Vergeire: PH cannot maintain community quarantines

Health Undersecretary Maria Rosario Vergeire said Monday the country could not maintain the strict community quarantines being implemented to prevent the spread of COVID-19.

Vergeire stressed out that implementing strict community quarantines measures is not the only way to stops virus transmission, noting continued lockdowns would affect the Philippine economy.


“There had been studies, even experts are saying that we cannot maintain these strict measures being implemented in the country, as they say, it is not the only intervention for this pandemic,” she said in an interview on CNN Philippines.

“Our economic managers are already saying if we continue to have these strict measures, there would be a lot who are going to be hungry and other diseases will become evident,” Vergeire added when asked about possible more relaxed community measures in the Philippines beginning September.

The DOH official added that following minimum health standards are still one of the best measures to prevent the further spread of COVID-19.


Health Secretary Francisco Duque III earlier said the country could no longer sustain stricter community quarantines due to its long-term effects on the economy.

“We can no longer afford to revert to a higher status of MECQ (modified enhanced community quarantine) or ECQ because that will irreversibly injure if not damage the economy beyond repair,” Duque said during the ceremonial launching of “Mask Para sa Masa” initiative in Quezon City.

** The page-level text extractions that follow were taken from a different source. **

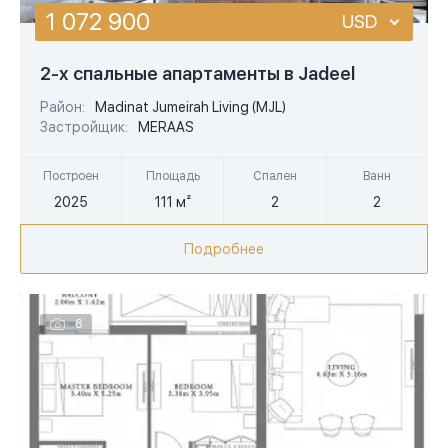
1 072 900
USD
USD
2-х спальные апартаменты в Jadeel
EUR
Район:
Madinat Jumeirah Living (MJL)
Застройщик:
MERAAS
AED
Построен
Площадь
Спален
Ванн
2025
111 м²
2
2
Подробнее
6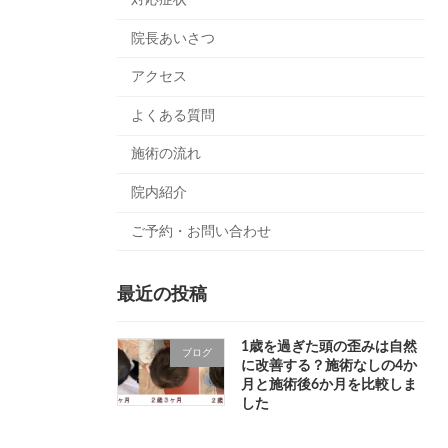
院長あいさつ
アクセス
よくある質問
施術の流れ
院内紹介
ご予約・お問い合わせ
最近の投稿
1歳を過ぎた頭の歪みは自然
ブログ
に改善する？施術なしの4か
月と施術後6か月を比較しま
した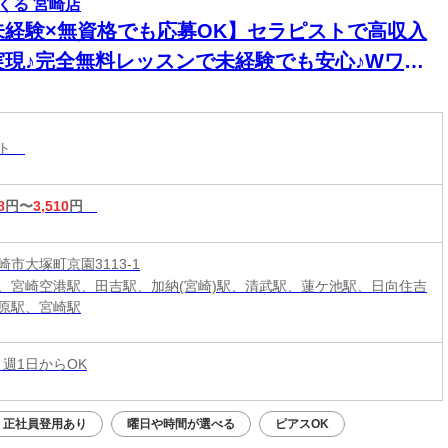
くる 宮崎店
未経験×無資格でも応募OK】セラピストで高収入
実現♪完全無料レッスンで未経験でも安心♪Wワー
&短時間入店OK♪平均月収33万円☆週1日～1時間～
もOK♪全国600店舗の圧倒的集客力☆
スト
8
円〜
3,510
円
市大塚町京園3113-1
、宮崎空港駅、田吉駅、加納(宮崎)駅、清武駅、蓮ケ池駅、日向住吉
原駅、宮崎駅
 週1日からOK
正社員登用あり
曜日や時間が選べる
ピアスOK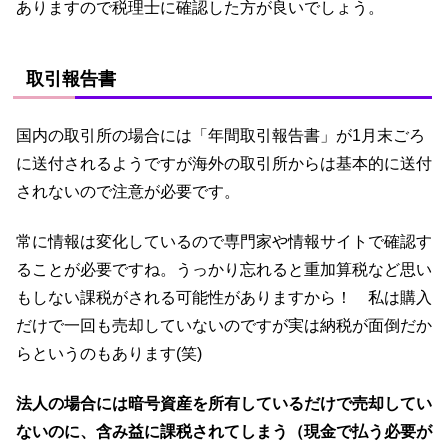
ありますので税理士に確認した方が良いでしょう。
取引報告書
国内の取引所の場合には「年間取引報告書」が1月末ごろ
に送付されるようですが海外の取引所からは基本的に送付
されないので注意が必要です。
常に情報は変化しているので専門家や情報サイトで確認す
ることが必要ですね。うっかり忘れると重加算税など思い
もしない課税がされる可能性がありますから！ 私は購入
だけで一回も売却していないのですが実は納税が面倒だか
らというのもあります(笑)
法人の場合には暗号資産を所有しているだけで売却してい
ないのに、含み益に課税されてしまう（現金で払う必要が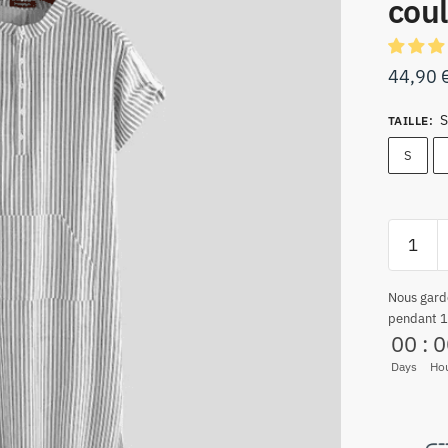
cou
44,90
S
TAILLE
:
S
Nous gard
pendant 1
00
:
0
Days
Ho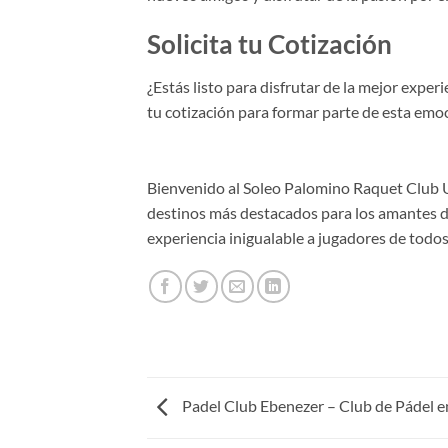
Solicita tu Cotización
¿Estás listo para disfrutar de la mejor exper
tu cotización para formar parte de esta emo
Bienvenido al Soleo Palomino Raquet Club U
destinos más destacados para los amantes de
experiencia inigualable a jugadores de todos
Padel Club Ebenezer – Club de Pádel e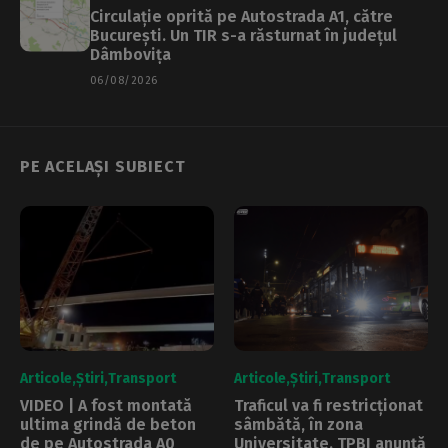
Circulație oprită pe Autostrada A1, către
București. Un TIR s-a răsturnat în județul
Dâmbovița
06/08/2026
PE ACELAȘI SUBIECT
Articole
Știri
Transport
Articole
Știri
Transport
VIDEO | A fost montată
Traficul va fi restricționat
ultima grindă de beton
sâmbătă, în zona
de pe Autostrada A0
Universitate. TPBI anunță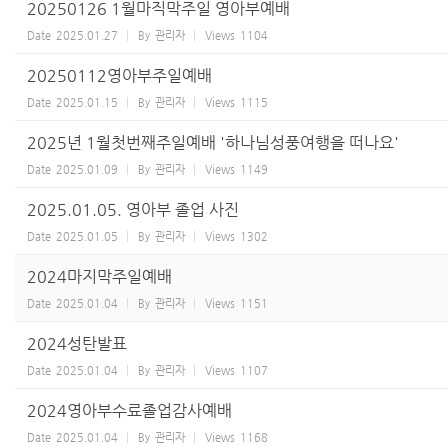
20250126 1월마직막주일 영아부예배
Date
2025.01.27
By
관리자
Views
1104
20250112영아부주일예배
Date
2025.01.15
By
관리자
Views
1115
2025년 1월첫번째주일예배 '하나님성풍여행을 떠나요'
Date
2025.01.09
By
관리자
Views
1149
2025.01.05. 영아부 졸업 사진
Date
2025.01.05
By
관리자
Views
1302
2024마지막주일예배
Date
2025.01.04
By
관리자
Views
1151
2024성탄발표
Date
2025.01.04
By
관리자
Views
1107
2024영아부수료졸업감사예배
Date
2025.01.04
By
관리자
Views
1168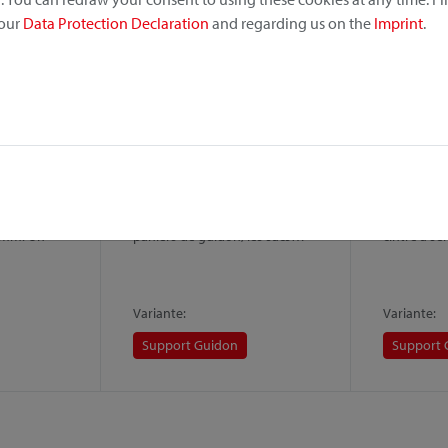
 our
Data Protection Declaration
and regarding us on the
Imprint
.
Fixation Caddy Oversize
Support 
 Guidon,
Variante du Support Guidon
Si vous sou
 votre sac
pour le montage sur des tubes
panier sans
tube
verticaux de Ø 36−55 mm. Les
vélo, chois
6 mm. Un
paniers de guidon, les sacs…
cintre à se
Variante:
Variante:
Support Guidon
Support 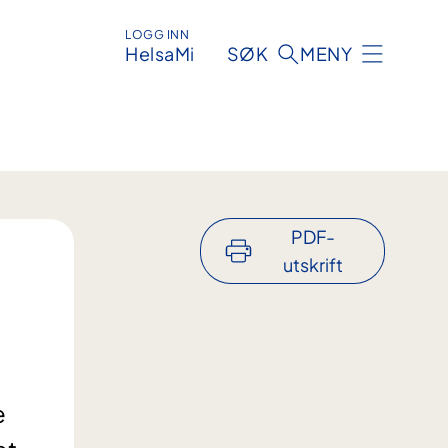
LOGG INN
HelsaMi
SØK
MENY
PDF-
utskrift
e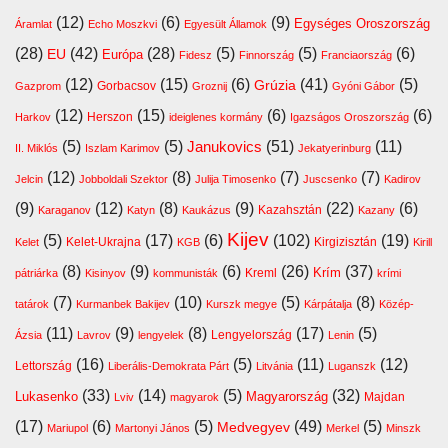
(12)
(6)
(9)
Egységes Oroszország
Áramlat
Echo Moszkvi
Egyesült Államok
(28)
(42)
(28)
(5)
(5)
(6)
EU
Európa
Fidesz
Finnország
Franciaország
(12)
(15)
(6)
(41)
(5)
Grúzia
Gazprom
Gorbacsov
Groznij
Gyóni Gábor
(12)
(15)
(6)
(6)
Harkov
Herszon
ideiglenes kormány
Igazságos Oroszország
(5)
(5)
(51)
(11)
Janukovics
II. Miklós
Iszlam Karimov
Jekatyerinburg
(12)
(8)
(7)
(7)
Jelcin
Jobboldali Szektor
Julija Timosenko
Juscsenko
Kadirov
(9)
(12)
(8)
(9)
(22)
(6)
Kazahsztán
Karaganov
Katyn
Kaukázus
Kazany
Kijev
(5)
(17)
(6)
(102)
(19)
Kelet-Ukrajna
Kirgizisztán
Kelet
KGB
Kirill
(8)
(9)
(6)
(26)
(37)
Krím
Kreml
pátriárka
Kisinyov
kommunisták
krími
(7)
(10)
(5)
(8)
tatárok
Kurmanbek Bakijev
Kurszk megye
Kárpátalja
Közép-
(11)
(9)
(8)
(17)
(5)
Lengyelország
Ázsia
Lavrov
lengyelek
Lenin
(16)
(5)
(11)
(12)
Lettország
Liberális-Demokrata Párt
Litvánia
Luganszk
(33)
(14)
(5)
(32)
Lukasenko
Magyarország
Majdan
Lviv
magyarok
(17)
(6)
(5)
(49)
(5)
Medvegyev
Mariupol
Martonyi János
Merkel
Minszk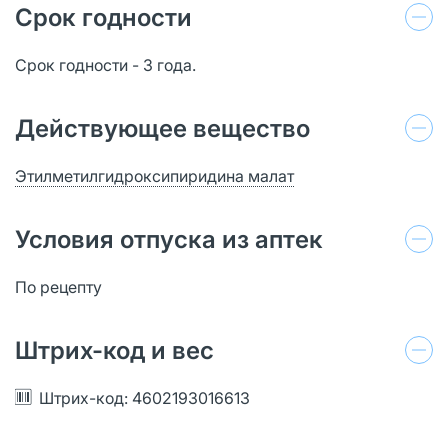
Срок годности
Срок годности - 3 года.
Действующее вещество
Этилметилгидроксипиридина малат
Условия отпуска из аптек
По рецепту
Штрих-код и вес
Штрих-код: 4602193016613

Also read: Metro Manila mayors want 30-day GCQ extension


Philippine economy amid community quarantines

Acting Socioeconomic Planning Secretary and National Economic and Development Authority () chief Karl Kendrick Chua earlier said the Philippine economy is starting to “U-turn” amid the continuous increase of COVID-19 cases in the country.

The Philippine economy recorded its worst in 40 years after it shrank 16.5 percent in the second quarter.

The negative gross domestic product (GDP) from January to March and April to June also dragged the Philippines to a technical recession, the first time since 1991.

The economic contraction was blamed in the long months of lockdown to control the spread of coronavirus in the country.